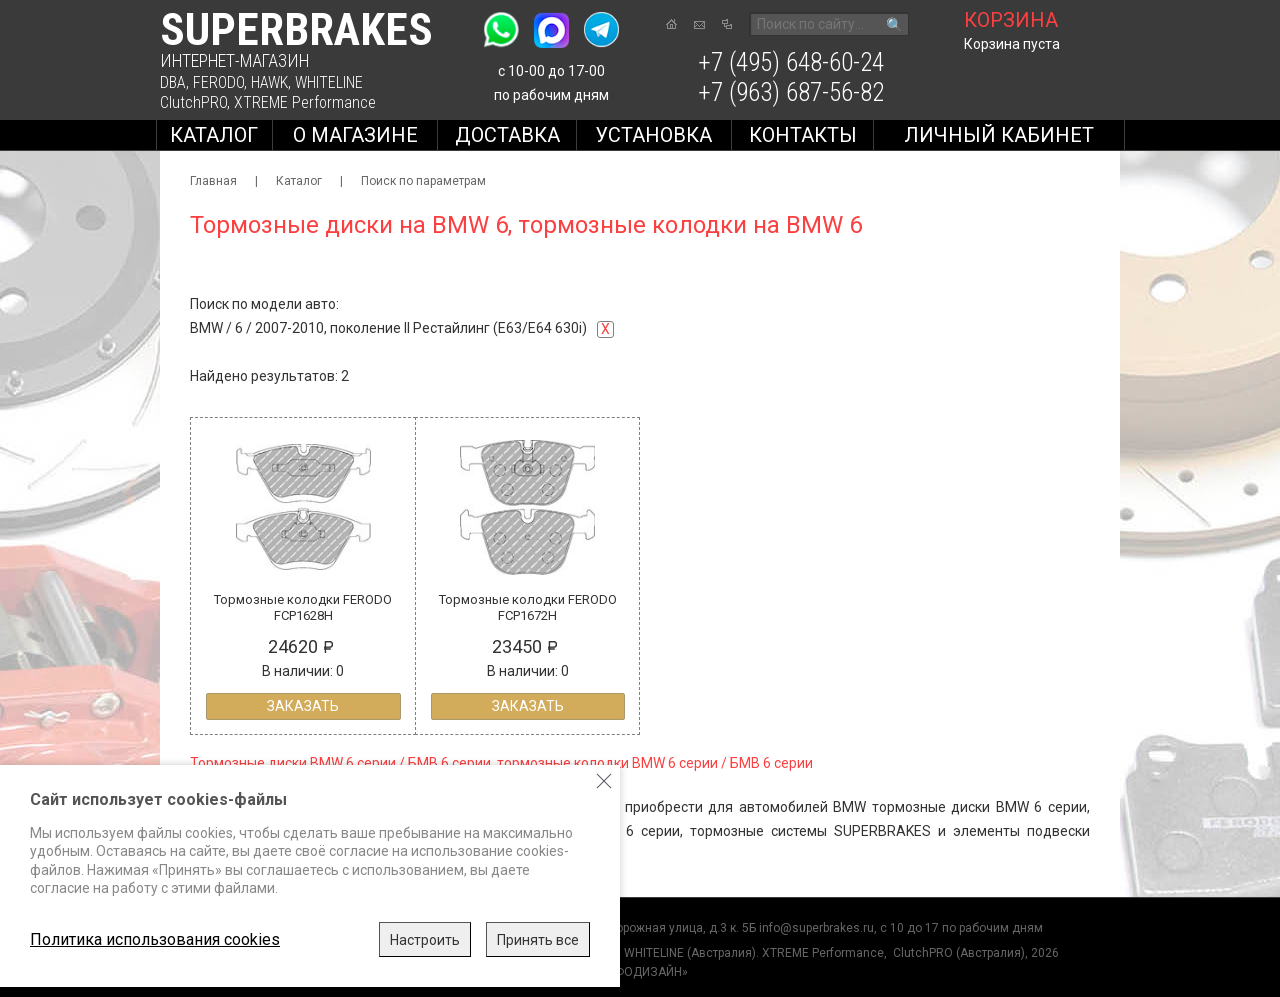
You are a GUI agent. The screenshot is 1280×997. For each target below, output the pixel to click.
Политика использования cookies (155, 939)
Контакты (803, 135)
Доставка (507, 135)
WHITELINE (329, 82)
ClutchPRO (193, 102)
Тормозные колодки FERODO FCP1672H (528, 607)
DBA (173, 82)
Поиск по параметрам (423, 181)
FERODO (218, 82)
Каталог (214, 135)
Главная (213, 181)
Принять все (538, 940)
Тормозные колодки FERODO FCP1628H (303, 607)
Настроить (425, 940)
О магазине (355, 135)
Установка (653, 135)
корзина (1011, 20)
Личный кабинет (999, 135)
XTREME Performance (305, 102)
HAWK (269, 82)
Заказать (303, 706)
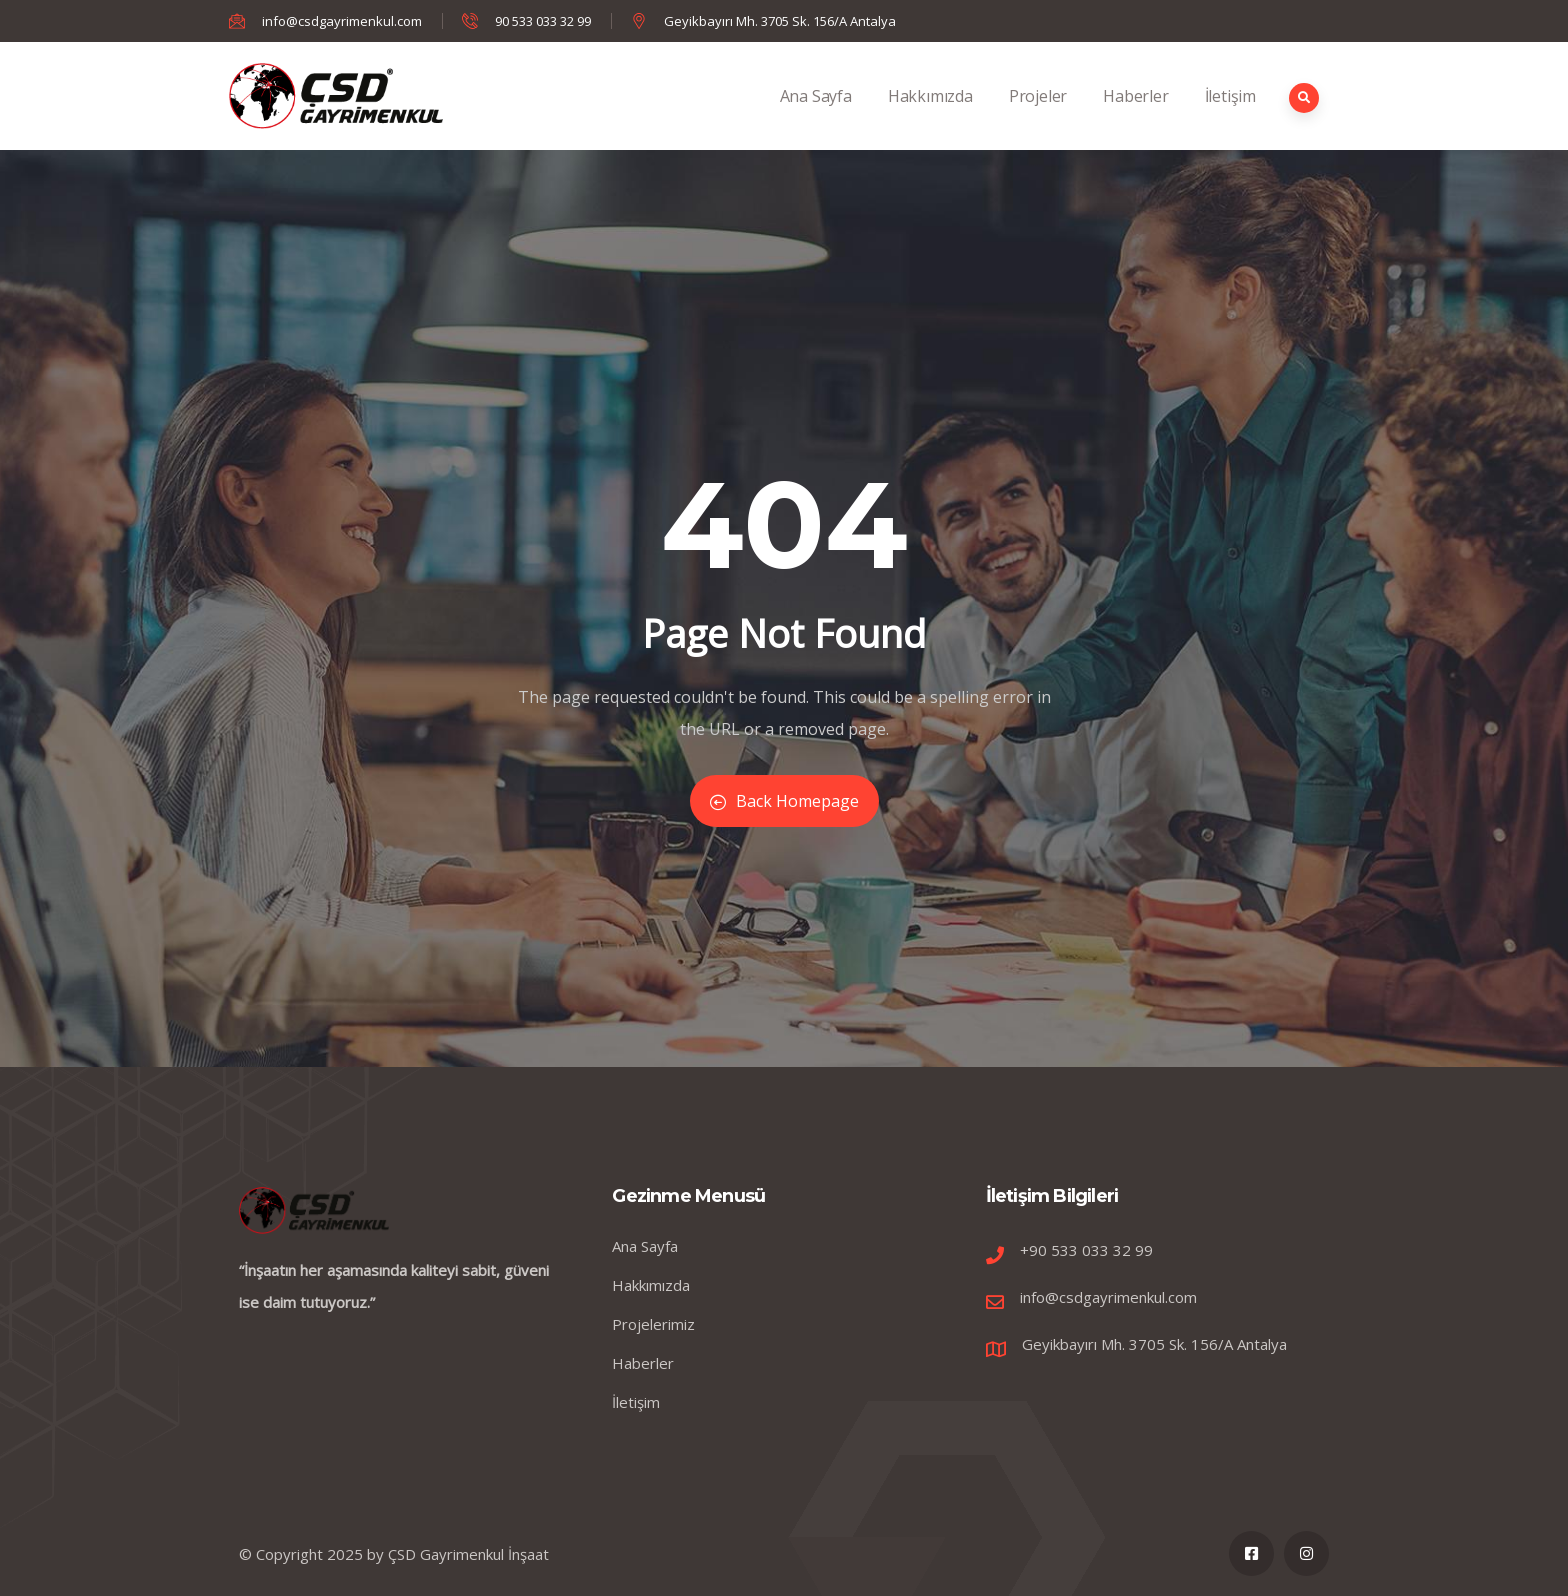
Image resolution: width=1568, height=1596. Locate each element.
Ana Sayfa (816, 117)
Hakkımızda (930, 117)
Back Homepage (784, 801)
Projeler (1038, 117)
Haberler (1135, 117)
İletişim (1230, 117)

* * *

> TASK TO CARRY OUT
From the line that contains "Контакты (803, 135)" to the last line of the data, print each line exactly, both ends included, and omit the pictures.

> EXPECTED ANSWER
Контакты (803, 135)
Доставка (507, 135)
WHITELINE (329, 82)
ClutchPRO (193, 102)
Тормозные колодки FERODO FCP1672H (528, 607)
DBA (173, 82)
Поиск по параметрам (423, 181)
FERODO (218, 82)
Каталог (214, 135)
Главная (213, 181)
Принять все (538, 940)
Тормозные колодки FERODO FCP1628H (303, 607)
Настроить (425, 940)
О магазине (355, 135)
Установка (653, 135)
корзина (1011, 20)
Личный кабинет (999, 135)
XTREME Performance (305, 102)
HAWK (269, 82)
Заказать (303, 706)
Image resolution: width=1568, height=1596. Locate each element.
Ana Sayfa (816, 117)
Hakkımızda (930, 117)
Back Homepage (784, 801)
Projeler (1038, 117)
Haberler (1135, 117)
İletişim (1230, 117)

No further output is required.